● **Exercise details**:
Among the records below, find the lines that contain "Aires" and copy each of them.

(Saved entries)

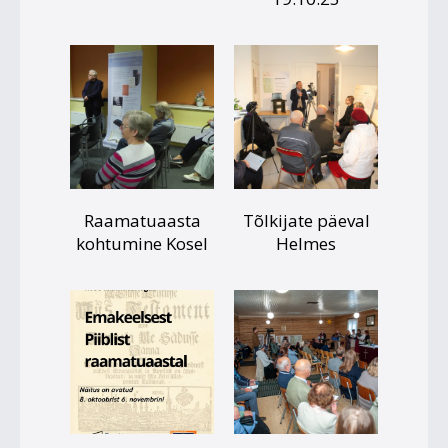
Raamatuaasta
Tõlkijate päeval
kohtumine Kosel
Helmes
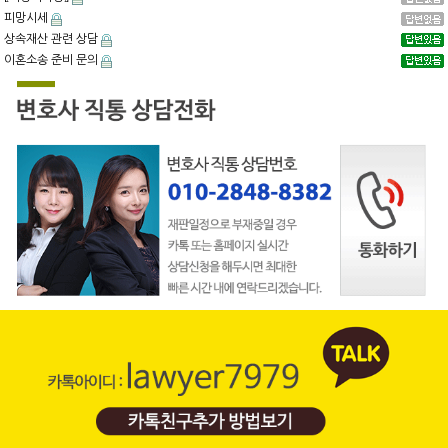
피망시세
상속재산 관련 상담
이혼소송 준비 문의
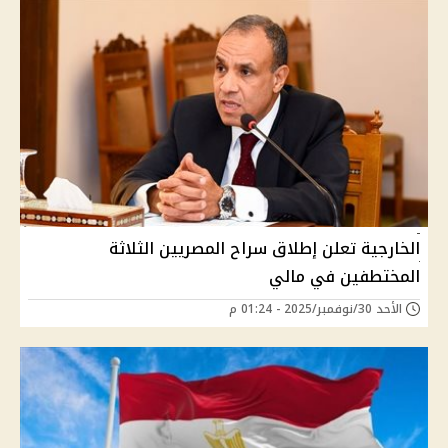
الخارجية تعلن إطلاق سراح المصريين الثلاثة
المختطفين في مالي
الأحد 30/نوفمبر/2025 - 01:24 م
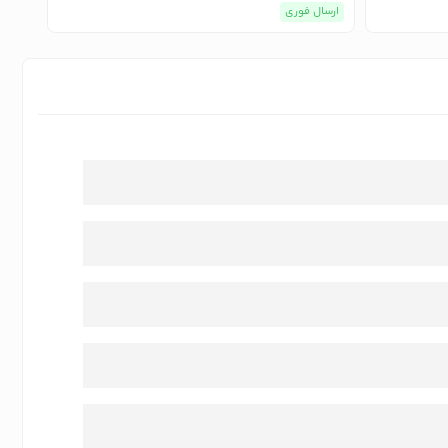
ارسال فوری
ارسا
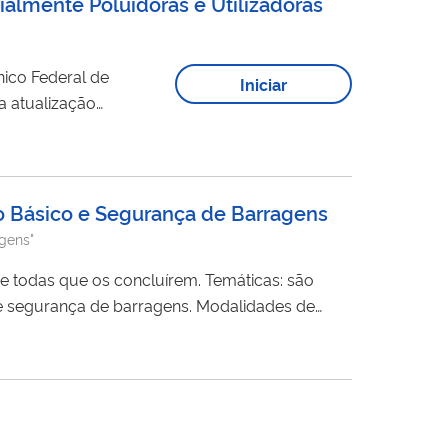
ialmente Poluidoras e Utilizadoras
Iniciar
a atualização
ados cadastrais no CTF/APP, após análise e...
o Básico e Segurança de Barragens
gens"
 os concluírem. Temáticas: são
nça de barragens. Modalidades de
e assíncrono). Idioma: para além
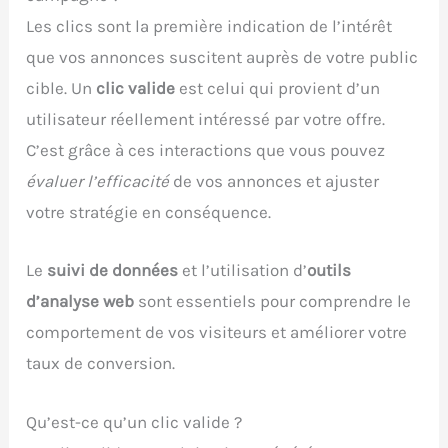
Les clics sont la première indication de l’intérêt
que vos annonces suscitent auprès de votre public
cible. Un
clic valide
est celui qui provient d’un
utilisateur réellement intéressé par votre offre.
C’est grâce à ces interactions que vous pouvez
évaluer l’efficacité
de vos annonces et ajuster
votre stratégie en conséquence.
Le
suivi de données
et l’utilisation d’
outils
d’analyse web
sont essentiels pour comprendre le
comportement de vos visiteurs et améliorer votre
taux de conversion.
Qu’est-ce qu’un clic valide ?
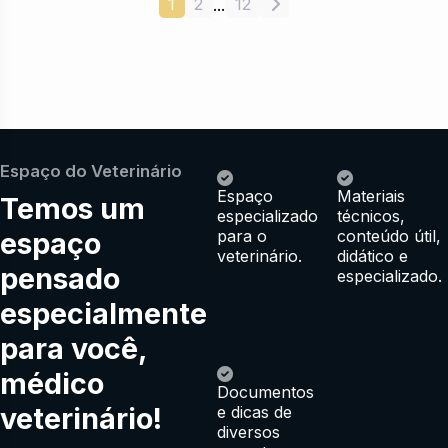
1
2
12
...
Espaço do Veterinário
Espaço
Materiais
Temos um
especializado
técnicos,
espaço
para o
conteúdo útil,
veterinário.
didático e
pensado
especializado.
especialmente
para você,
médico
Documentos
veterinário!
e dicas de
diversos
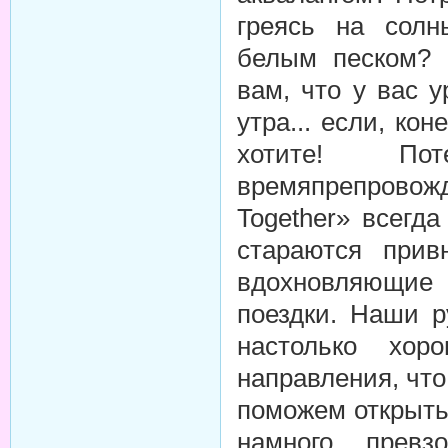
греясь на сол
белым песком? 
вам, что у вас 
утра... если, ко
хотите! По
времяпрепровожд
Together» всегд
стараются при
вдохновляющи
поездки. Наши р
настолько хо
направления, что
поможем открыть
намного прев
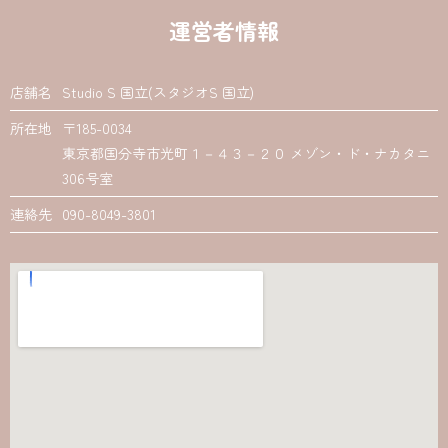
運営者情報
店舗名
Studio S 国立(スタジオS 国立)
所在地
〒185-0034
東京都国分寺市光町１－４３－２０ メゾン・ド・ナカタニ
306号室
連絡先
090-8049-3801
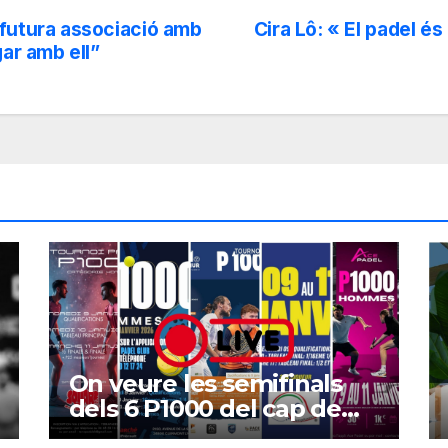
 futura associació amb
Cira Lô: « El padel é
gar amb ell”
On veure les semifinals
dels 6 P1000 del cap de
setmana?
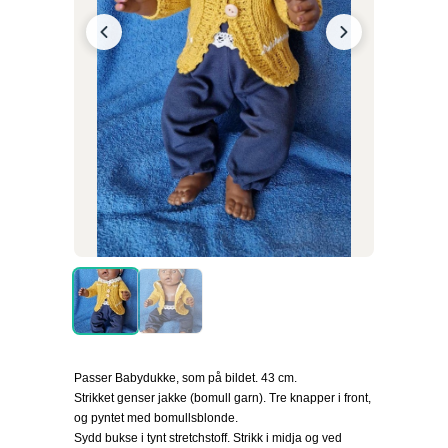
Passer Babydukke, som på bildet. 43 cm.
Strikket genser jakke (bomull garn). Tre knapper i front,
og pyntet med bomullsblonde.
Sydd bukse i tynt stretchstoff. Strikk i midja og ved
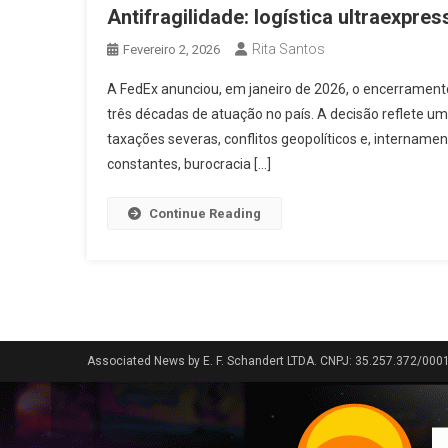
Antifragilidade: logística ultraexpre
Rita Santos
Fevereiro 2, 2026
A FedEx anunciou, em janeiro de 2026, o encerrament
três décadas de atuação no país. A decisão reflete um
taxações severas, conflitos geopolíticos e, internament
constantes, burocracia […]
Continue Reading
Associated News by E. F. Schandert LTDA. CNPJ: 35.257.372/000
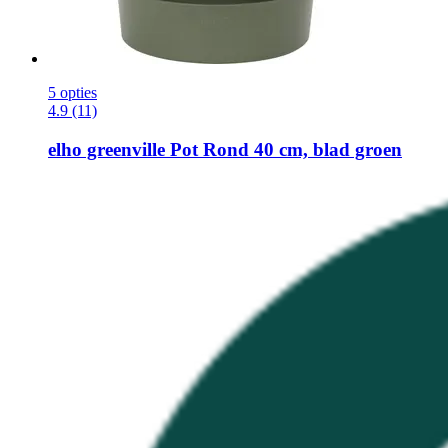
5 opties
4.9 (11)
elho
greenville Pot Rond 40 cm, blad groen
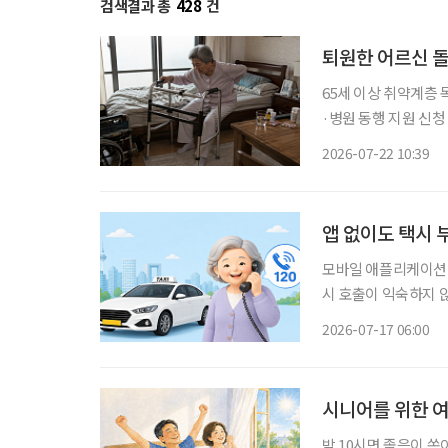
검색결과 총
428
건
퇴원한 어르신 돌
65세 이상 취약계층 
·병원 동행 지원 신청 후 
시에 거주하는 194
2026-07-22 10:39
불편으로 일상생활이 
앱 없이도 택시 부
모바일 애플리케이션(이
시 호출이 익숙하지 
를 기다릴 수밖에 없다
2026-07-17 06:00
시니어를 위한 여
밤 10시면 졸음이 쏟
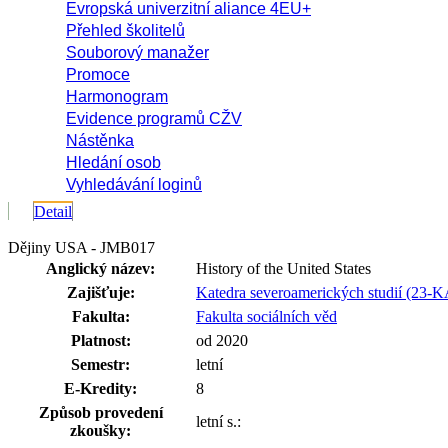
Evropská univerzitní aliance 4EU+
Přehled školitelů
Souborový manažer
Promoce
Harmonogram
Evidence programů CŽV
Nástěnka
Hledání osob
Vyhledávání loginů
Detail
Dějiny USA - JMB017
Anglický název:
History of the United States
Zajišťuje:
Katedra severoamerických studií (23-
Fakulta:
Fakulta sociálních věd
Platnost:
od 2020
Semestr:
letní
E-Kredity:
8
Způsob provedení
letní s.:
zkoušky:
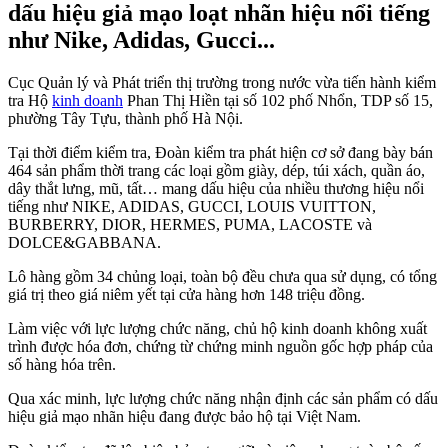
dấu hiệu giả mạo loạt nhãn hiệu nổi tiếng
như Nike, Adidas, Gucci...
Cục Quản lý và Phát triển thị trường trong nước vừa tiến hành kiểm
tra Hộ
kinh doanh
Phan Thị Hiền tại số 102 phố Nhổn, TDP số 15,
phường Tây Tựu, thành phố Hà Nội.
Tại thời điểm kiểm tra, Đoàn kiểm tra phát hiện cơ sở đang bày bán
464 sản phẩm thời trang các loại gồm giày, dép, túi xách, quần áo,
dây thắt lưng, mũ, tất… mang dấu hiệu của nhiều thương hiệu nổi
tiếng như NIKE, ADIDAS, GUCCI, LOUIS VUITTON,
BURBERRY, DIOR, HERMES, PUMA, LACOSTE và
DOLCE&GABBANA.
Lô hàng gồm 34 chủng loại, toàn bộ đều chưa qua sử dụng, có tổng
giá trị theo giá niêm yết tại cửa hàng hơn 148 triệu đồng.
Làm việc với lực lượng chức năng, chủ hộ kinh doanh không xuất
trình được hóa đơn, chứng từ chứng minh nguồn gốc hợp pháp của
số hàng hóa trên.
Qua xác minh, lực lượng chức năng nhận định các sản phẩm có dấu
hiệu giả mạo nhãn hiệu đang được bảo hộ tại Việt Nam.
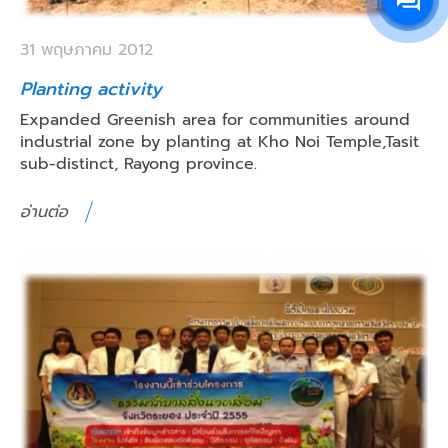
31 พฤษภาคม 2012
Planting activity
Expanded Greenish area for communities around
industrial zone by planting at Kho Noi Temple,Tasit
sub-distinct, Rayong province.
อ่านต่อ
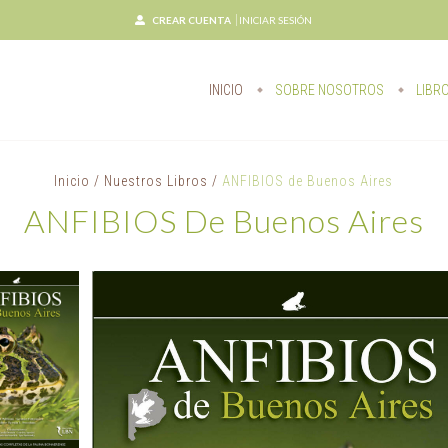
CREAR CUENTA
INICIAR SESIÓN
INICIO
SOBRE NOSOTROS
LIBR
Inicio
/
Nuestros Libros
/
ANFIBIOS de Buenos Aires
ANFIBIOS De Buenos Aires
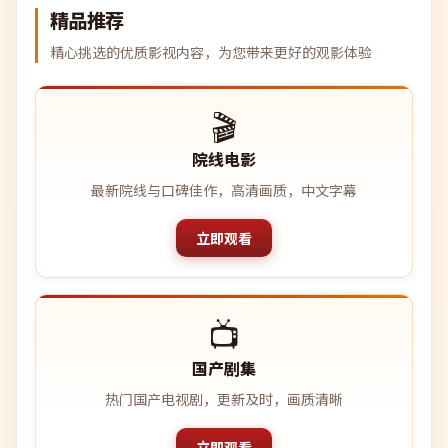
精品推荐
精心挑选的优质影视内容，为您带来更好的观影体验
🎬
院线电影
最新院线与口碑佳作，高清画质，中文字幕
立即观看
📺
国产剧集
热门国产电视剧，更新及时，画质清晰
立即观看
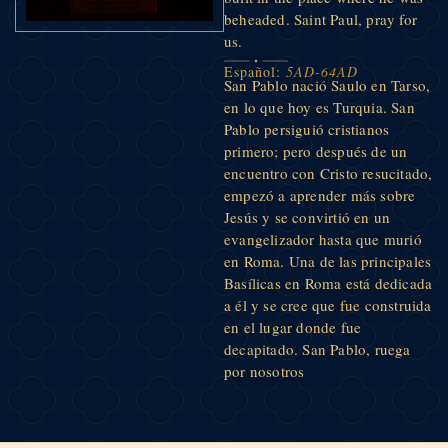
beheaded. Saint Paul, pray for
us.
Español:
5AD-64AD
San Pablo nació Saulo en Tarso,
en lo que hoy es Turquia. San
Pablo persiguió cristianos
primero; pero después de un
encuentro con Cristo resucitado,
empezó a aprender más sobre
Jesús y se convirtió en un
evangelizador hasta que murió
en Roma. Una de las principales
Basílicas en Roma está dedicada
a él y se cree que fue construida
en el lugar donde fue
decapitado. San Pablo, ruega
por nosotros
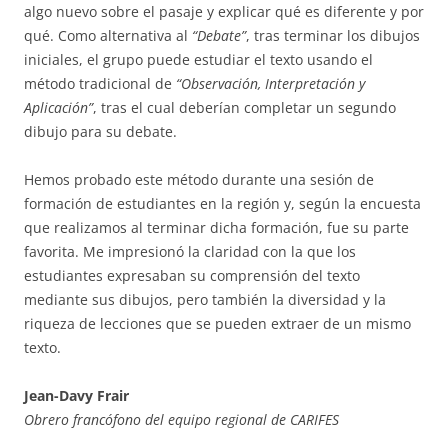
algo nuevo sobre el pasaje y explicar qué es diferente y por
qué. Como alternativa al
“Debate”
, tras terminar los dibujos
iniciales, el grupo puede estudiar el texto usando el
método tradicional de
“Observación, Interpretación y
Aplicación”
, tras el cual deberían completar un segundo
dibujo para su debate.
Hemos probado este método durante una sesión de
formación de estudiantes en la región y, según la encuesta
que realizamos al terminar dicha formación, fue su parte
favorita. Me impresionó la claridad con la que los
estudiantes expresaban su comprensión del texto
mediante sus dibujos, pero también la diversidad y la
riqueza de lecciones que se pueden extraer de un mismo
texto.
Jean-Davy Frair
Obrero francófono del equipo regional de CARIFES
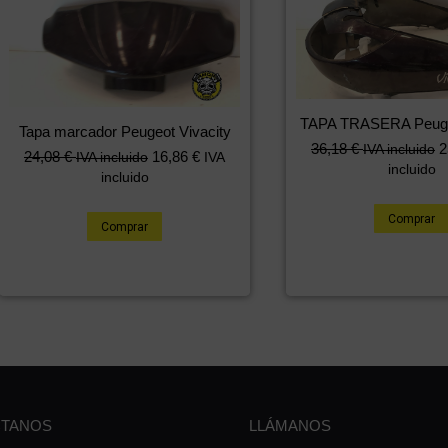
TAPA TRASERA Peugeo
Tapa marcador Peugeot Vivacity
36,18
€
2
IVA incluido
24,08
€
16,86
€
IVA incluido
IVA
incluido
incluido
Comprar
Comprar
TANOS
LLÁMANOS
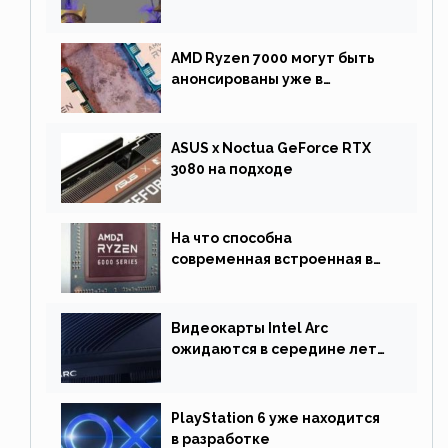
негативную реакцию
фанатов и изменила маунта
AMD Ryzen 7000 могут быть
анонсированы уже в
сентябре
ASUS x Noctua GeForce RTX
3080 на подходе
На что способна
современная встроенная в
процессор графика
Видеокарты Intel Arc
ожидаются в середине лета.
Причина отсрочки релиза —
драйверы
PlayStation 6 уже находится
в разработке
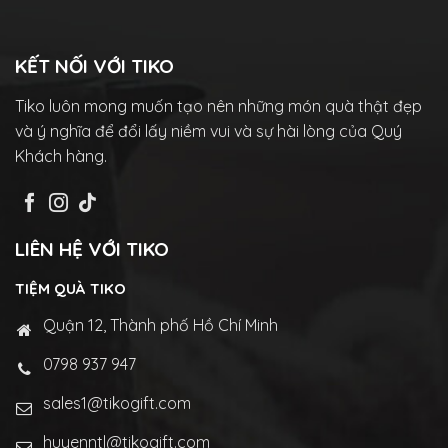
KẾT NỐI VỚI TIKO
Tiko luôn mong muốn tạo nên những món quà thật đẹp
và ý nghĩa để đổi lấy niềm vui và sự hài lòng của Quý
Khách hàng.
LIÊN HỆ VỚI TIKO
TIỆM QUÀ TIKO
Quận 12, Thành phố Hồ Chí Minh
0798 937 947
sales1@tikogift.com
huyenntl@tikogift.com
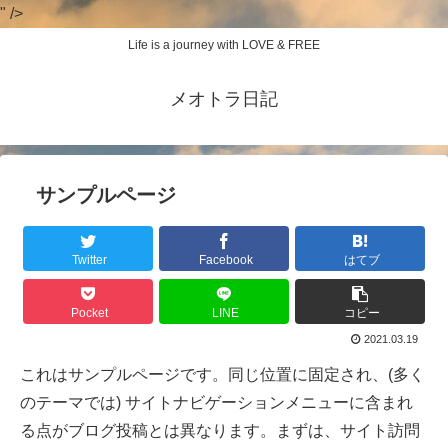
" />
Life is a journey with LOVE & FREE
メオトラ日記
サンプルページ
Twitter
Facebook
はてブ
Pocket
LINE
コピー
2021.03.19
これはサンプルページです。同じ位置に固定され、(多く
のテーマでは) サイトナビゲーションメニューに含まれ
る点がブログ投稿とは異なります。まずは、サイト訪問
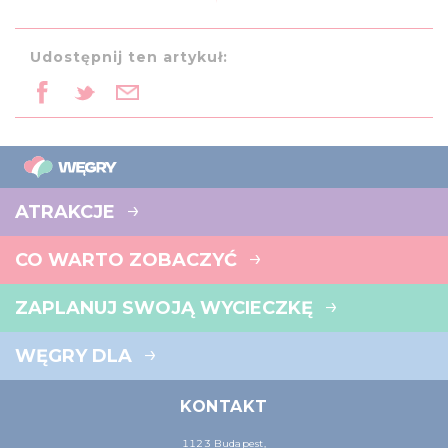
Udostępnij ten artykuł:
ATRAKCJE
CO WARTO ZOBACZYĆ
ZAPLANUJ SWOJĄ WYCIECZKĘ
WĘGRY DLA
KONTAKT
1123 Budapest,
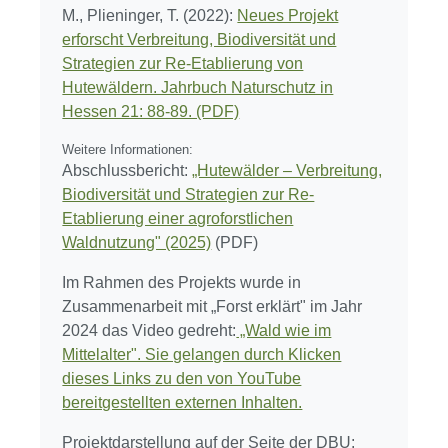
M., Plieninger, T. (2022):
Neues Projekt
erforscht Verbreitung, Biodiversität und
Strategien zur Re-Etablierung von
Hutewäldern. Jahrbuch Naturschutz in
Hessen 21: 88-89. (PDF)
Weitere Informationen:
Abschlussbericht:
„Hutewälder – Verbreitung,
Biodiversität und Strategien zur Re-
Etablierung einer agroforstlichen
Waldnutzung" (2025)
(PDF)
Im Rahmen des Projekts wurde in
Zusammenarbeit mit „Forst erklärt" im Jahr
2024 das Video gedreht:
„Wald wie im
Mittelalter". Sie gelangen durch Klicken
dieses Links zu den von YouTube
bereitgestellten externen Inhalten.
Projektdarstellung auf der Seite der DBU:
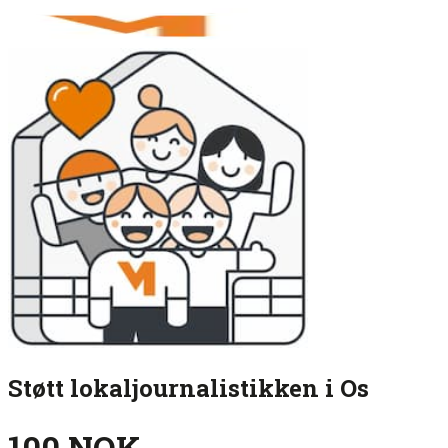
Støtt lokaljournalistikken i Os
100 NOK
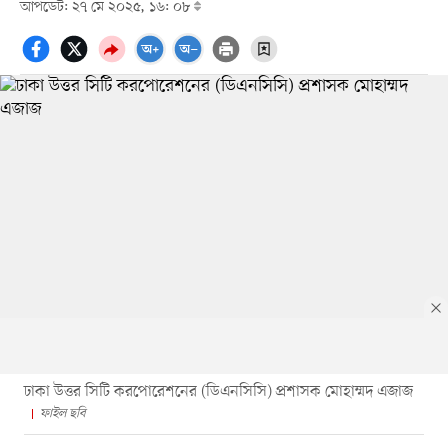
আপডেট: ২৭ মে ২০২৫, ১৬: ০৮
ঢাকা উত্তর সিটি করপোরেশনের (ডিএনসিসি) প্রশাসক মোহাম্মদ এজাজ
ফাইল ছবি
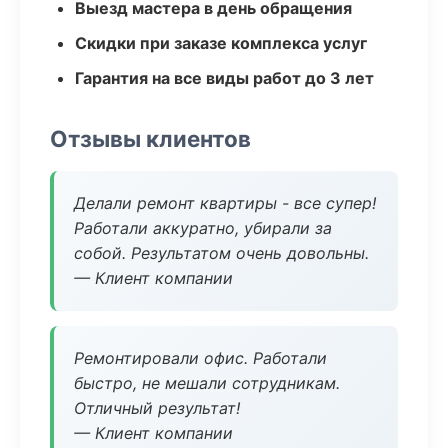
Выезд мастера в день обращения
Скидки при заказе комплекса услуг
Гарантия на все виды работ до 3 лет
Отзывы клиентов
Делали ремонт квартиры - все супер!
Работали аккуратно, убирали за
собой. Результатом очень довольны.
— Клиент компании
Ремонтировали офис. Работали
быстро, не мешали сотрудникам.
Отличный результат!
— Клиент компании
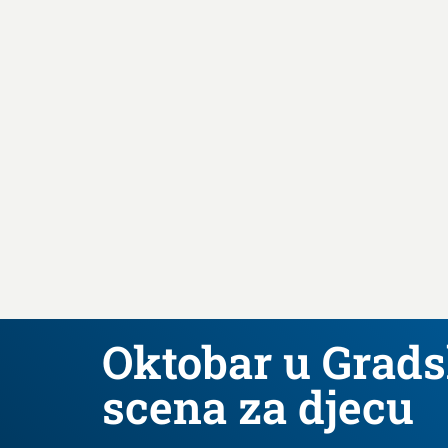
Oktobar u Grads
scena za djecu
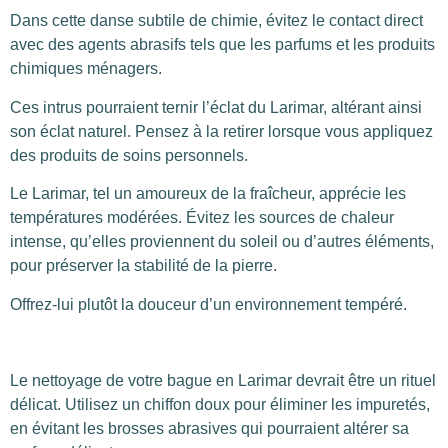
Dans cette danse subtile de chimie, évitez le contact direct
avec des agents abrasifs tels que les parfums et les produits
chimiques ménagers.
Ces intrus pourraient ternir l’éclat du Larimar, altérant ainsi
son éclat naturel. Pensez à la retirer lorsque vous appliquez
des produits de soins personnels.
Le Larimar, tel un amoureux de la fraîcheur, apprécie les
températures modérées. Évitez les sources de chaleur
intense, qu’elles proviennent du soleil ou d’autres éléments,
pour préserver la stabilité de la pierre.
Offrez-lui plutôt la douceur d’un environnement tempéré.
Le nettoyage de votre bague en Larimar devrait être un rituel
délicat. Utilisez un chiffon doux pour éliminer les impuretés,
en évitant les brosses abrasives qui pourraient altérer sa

● **Response area**:
ANFIBIOS de Buenos Aires
ANFIBIOS De Buenos Aires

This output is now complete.